お「俺はもうちっと寝る〜…まだ寝足りないし」


 口を開く彼らにそれぞれ視線だけを移して耳を傾けている今も尚、あまりの衝撃に上手く言葉が出せない。

 一歩二歩と徐々に距離を開けながら、リュウジは時折目を細めつつ、何度も彼らを交互に見ていた。


「あれ…? あぁ、もしかして記憶飛んじゃってるんじゃない?」

「ていうかマジで寝んなよコラ。お前が連れて帰ったんだろ」

お「えぇーっ? 仕方なくだよぉ、リュウジが潰れちゃって眠ったりするから」

「…完全に引いちゃってますけど。どうにかしなよ、兄さん」

お「知らないよ、そんなの」

「丸投げすんなっ!!」

「ねぇ、大丈夫? 昨日は大分酔ってたけど」


 声をかけられたリュウジは、寝起きの所為で余計回らない思考を必死に巡らせてどう返すか悩んでいた。


「…めっちゃビビってない? 大丈夫この人」

「えっ? あの、多分覚えてない…のかな? ここは僕たちの家だよ。昨日コイツが酔ったキミを連れてきて、それでまぁ…色々あって一緒に寝てたんだ」

『………………………そう…なんですね』

お「ったくよー、ちょっと飲ませただけなのにすぐ酔いつぶれちゃってさーぁ…どんだけ弱いのリュウジ? 介抱した俺の身にもなってよね〜」

『誠に申し訳ございませんでした』

「うわわわッ!? いやそんな頭下げなくていいって! 大体お前が無理やり飲ませたりしたんでしょ、どうせ!!」

お「ビンゴッ!」

「ほんっとおそ松兄さん人に飲ませるの好きだよねー」

「フッ…俺はブラザーに与えられる美酒なら喜んで飲み干してみせるぜ」

「…いいから頭上げなよ」


 リュウジはご丁寧に土下座をしていたが、その声掛けにゆっくりと頭を上げると、静かな声で彼らにようやく問いかけるのだった。


『……………………あ、あの…』

「ん? どうしたの?」

『…………い、いや、その……えっと…………ハハッ、本当に……………六つ子だったんですね』


 どこか申し訳なさそうにそう吐いたリュウジ。

 彼が今まで驚愕していた理由───それは、同じ顔をした6人が目の前にいたからである。

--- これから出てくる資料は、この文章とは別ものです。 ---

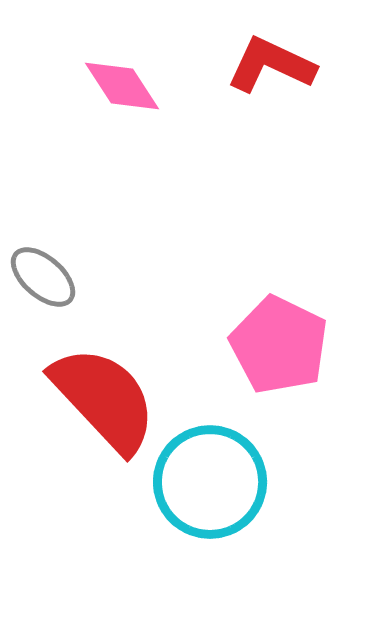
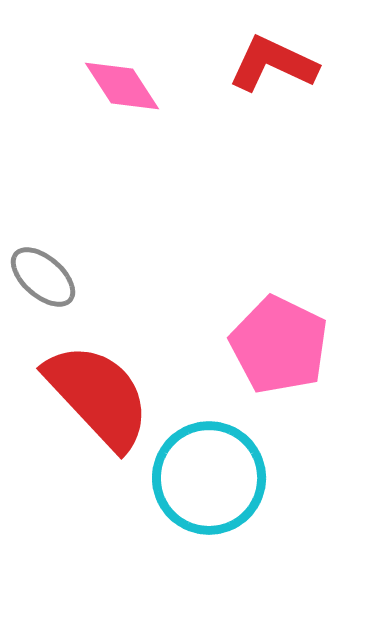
red L-shape: moved 2 px right, 1 px up
red semicircle: moved 6 px left, 3 px up
cyan circle: moved 1 px left, 4 px up
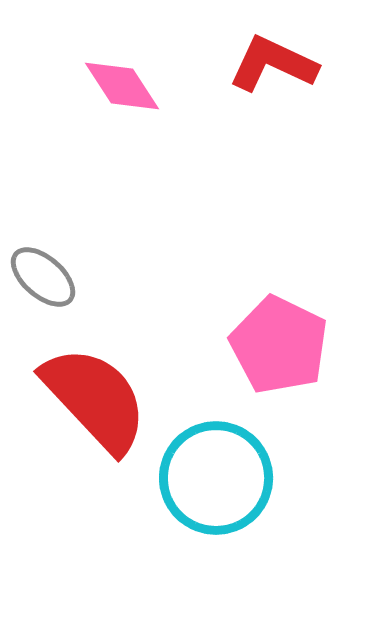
red semicircle: moved 3 px left, 3 px down
cyan circle: moved 7 px right
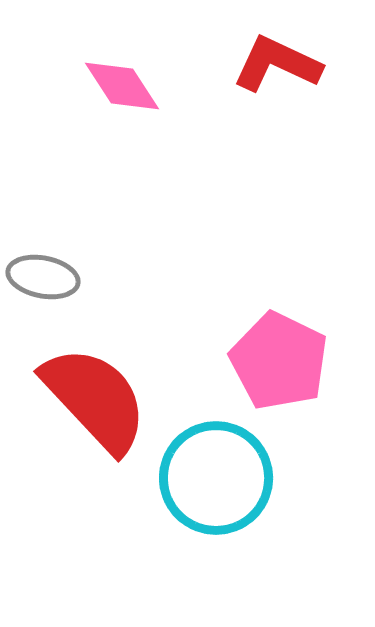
red L-shape: moved 4 px right
gray ellipse: rotated 30 degrees counterclockwise
pink pentagon: moved 16 px down
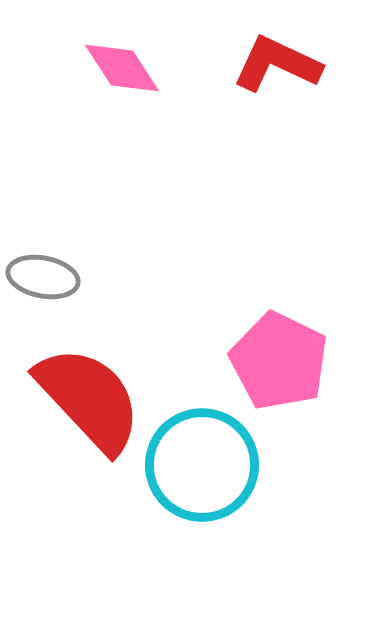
pink diamond: moved 18 px up
red semicircle: moved 6 px left
cyan circle: moved 14 px left, 13 px up
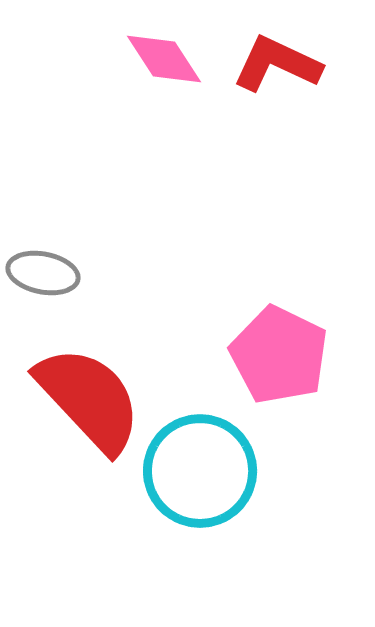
pink diamond: moved 42 px right, 9 px up
gray ellipse: moved 4 px up
pink pentagon: moved 6 px up
cyan circle: moved 2 px left, 6 px down
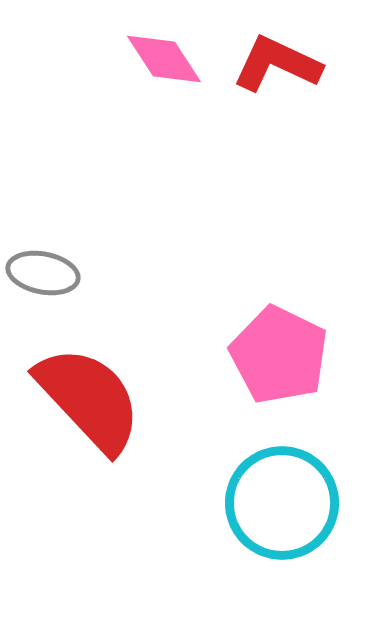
cyan circle: moved 82 px right, 32 px down
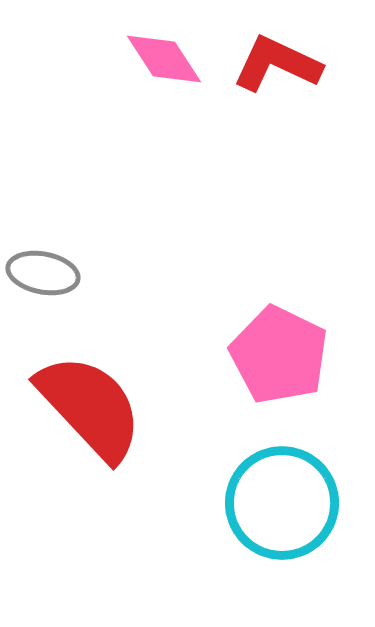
red semicircle: moved 1 px right, 8 px down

 六つ子だというのは聞いていたが、実際に間近で見るとにわかには信じ難いことだったのだ。

 同じ顔を貼り付けた男が本当に6人も存在していること。
 おそ松が言っていたのは事実なのだと、多少時間はかかったが改めて理解したのだ。


ト「あ、なんだ。そっち? そうそう、僕たち六つ子なんだよねー。自己紹介しよっか? 僕はねーぇ、末っ子のトド松だよー」

『末っ子……』

十「あいあいっ! 僕は十四松! えっと、えっと…トド松の兄さんだよ!」

チ「三男のチョロ松だよ。その…何かびっくりさせてごめんね?」

カ「フッ…俺は孤高の紳士、次男のカラ松だぜ。よろしくな」

一「………………一松」

『あ、えっと……リュウジです』

お「なぁなぁ、どうよ? 言った通り見分けつかないだろ? ま、俺が一番カッコイイけどなー」

チ「どこから来る自信?」


 ペラペラと話を進める六つ子。

 リュウジは頭を抱えていた。


 ──冗談抜きで本当に見分けつかない……。えぇっと…多分馴染みあるからあの人おそ松だよな? マジで分っかんねぇ〜………。


 ジト目で六つ子を見つめているリュウジだったが、彼らを見分けるのはさておき、本題に入ろうと話を切り出した。


『………おそ松…が介抱してくれたんですか?』

お「さっきからそうだって言ってんじゃん!」

『すんません、本当に記憶なくて……一緒に店に行ってご飯食べた…までは覚えてるんですけど』

ト「ふーん……じゃあこの家に来たのも覚えてないんだ?」

『はい…全く』

ト「その後にしたことも?」

『? 覚えてないです………』

ト「そっかぁ…………」


 まるでしてはいけない質問をしてしまったかのように、六つ子は口を閉じて何も発さなくなった。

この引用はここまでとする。